As you probably know if you’ve been following this for any amount if time, I’m a beekeeper. I got into it right after returning from Peace Corps in 2010, and almost immediately I joined the Oregon Master Beekeeper program. It’s a great program: at the Apprentice level, they hook you up with a mentor to help you through your first year, set up classes you can attend, give you a really great introductory text on beekeeping, and they even have lab days where you can learn cool things like how to identify rare bee diseases and how to perform a bee autopsy with a dissection microscope. But the best part about the program is that it sets up a structured framework for learning, so that you can get a well-rounded bee knowledge and not miss anything important. Once you’ve done all that and filled out some paperwork, you are a certified Apprentice Beekeeper.
After that, you can continue your studies as a Journeyman. The program has lots of completion requirements, designed to expose you to a wide range of beekeeping topics… things like how to judge a honey competition, how to breed queens, organizing and managing a beekeeping seminar, running a local bee club, etc. As part of the program, you do guided studies on topics like hive design and configuration, chemical and organic medicines, parasite control, and more. You also have to manage bees for three years and keep fairly detailed observation logs. And, at the end, there is a pretty outrageous test that includes questions like “when honey crystallizes, it is due to an imbalance of which two sugar compounds?” and “Describe the effect of 9-Oxodec-2-enoic acid on a bee colony, and name at least three other pheromones use in bee communication.”

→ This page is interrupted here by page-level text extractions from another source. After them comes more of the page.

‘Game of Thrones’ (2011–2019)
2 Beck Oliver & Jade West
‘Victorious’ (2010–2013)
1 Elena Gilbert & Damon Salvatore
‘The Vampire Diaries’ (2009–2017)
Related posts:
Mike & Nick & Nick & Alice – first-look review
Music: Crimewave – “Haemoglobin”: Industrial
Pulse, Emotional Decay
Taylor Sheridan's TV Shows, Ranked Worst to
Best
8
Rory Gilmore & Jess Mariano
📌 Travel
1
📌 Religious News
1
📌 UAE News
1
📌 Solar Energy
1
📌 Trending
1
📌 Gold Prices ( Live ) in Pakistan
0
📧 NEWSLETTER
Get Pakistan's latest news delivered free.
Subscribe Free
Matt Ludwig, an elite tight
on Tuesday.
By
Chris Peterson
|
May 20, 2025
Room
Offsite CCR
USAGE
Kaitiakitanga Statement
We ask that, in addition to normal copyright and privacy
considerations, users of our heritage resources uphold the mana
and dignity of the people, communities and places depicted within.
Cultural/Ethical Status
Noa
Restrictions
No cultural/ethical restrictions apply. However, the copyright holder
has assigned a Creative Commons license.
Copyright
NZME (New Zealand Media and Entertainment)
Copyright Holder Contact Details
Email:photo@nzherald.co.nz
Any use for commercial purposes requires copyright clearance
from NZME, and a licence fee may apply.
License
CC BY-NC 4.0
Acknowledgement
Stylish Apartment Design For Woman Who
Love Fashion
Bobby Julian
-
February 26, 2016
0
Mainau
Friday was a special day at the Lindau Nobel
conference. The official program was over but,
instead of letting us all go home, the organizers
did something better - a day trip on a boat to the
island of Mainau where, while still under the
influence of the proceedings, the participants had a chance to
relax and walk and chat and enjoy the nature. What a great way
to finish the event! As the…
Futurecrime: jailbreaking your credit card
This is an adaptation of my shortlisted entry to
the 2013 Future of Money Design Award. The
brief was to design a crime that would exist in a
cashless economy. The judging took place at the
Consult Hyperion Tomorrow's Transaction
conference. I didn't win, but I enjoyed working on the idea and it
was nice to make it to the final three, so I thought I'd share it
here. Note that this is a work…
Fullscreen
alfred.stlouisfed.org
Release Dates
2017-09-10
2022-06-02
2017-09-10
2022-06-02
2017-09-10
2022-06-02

Really. I didn’t make that last part up. (glucose & fructose; and 9-ODA is “queen mandibular pheromone” and it keeps colonies from swarming, among other things)
The reason I’m telling you all of this is that last Saturday, I took the practical portion of the Journeyman exam at the Oregon State Honeybee Lab. A very experienced beekeeper and a PhD entomologist watched me open up a hive, work the bees, and tell them everything I could about what I was doing. Then, I went into the lab and analyzed some honey with a refractometer and (mis)identified a few bee diseases.
It might sound stressful, but it was actually a LOT OF FUN! I have been one of those nerds who likes test day ever since I was a kid. I enjoy the challenge of being tested, and I also love learning. And I sure did learn a lot on Saturday.
As you may have guessed, I wouldn’t be so excited about all of this if I hadn’t passed. But I did, so now I am a Journeyman beekeeper, patch and all. I’ve already registered for the last stage of the program, Master. The program leaders were excited to get my application, there are only a handful of Master-level students in the state right now. It’s a process that takes several years (I’m not in a hurry), and you are assigned a review committee much like if you were writing a dissertation. In fact, the program is in part patterned after a university masters degree program. Among other things I get to look forward to, I will be doing some peer-reviewed bee research, which should be super fun and is not something I’ve done before. I will also be starting a queen breeding program. More on that in the next few years.